4. Conselho da União Europeia, 11 de Março de 2005. Nota informativa 7242/05.
http://register.consilium.europa.eu/pdf/en/05/st07/st07242.en05.pdf
5. Malte Meinshausen, 2006. O que significa uma meta de 2°C para as concentrações de gases de efeito estufa? Uma Breve Análise Baseada em Vias de Emissão de Multigases e Várias Estimativas de Incerteza de Sensibilidade Climática. Em Hans Joachim Schellnhuber (Ed-chefe). Evitando mudanças climáticas perigosas. Cambridge University Press.
6. Painel Intergovernamental sobre Alterações Climáticas, 2007. Mitigação das Alterações Climáticas. Rascunho de relatório não publicado, versão 3.0. Tabela SPM 1.
7. Os números que o IPCC utiliza na Tabela SPM 1 sugerem que os outros gases com efeito de estufa são responsáveis por 21% das alterações climáticas devido apenas ao dióxido de carbono. Esta é uma estimativa elevada – outros autores (por exemplo, Sir Nicholas Stern, do Departamento do Ambiente do Reino Unido), sugerem 10 ou 15%.
8. Mais uma vez, utilizo aqui a fórmula do IPCC. Outras estimativas produziriam um valor ligeiramente inferior.

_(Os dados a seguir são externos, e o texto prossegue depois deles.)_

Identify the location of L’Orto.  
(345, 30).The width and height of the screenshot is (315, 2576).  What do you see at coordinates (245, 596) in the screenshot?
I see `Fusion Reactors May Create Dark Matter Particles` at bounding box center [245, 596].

9. Sir Nicholas Stern, Outubro de 2006. A Economia das Alterações Climáticas. Tesouro de Sua Majestade. Parte 3, p194. http://www.hm-treasury.gov.uk/independent_reviews/stern_review_economics_climate_change/stern_review_report.cfm
10. DEFRA, 2003. O Caso Científico para Definir uma Emissão de Longo Prazo
Meta de redução.
http://www.defra.gov.uk/environment/climatechange/pubs/pdf/ewp_targetscience.pdf
11. Governo de Sua Majestade, Março de 2006. Mudanças Climáticas: O Programa do Reino Unido 2006. http://www.defra.gov.uk/environment/climatechange/uk/ukccp/pdf/ukccp06-all.pdf
12. Conselho da União Europeia, ibid.
13. Nick Hurd MP e Clare Kerr, abril de 2007. Não desista dos 2°C. Comissão de Qualidade de Vida do Partido Conservador. http://www.qualityoflifechallenge.com/documents/TwoDegreesApril2007.pdf
14. Isto se baseia em uma métrica desenvolvida por Colin Forrest. Ele não é um cientista climático profissional, mas seus cálculos podem ser replicados por qualquer pessoa numerada. Para obter detalhes, consulte o Capítulo 1 de Heat.
15. Nathan Rive et al, 10 de Março de 2007. Até que ponto pode um objectivo de temperatura a longo prazo orientar os compromissos a curto prazo em matéria de alterações climáticas? Tabela 1. Mudanças Climáticas 82:373-391.
DOI 10.1007/s10584-006-9193-4
16. John Vidal, 25 de Abril de 2007. A China poderá ultrapassar os EUA como maior responsável pelas emissões até Novembro. O guardião.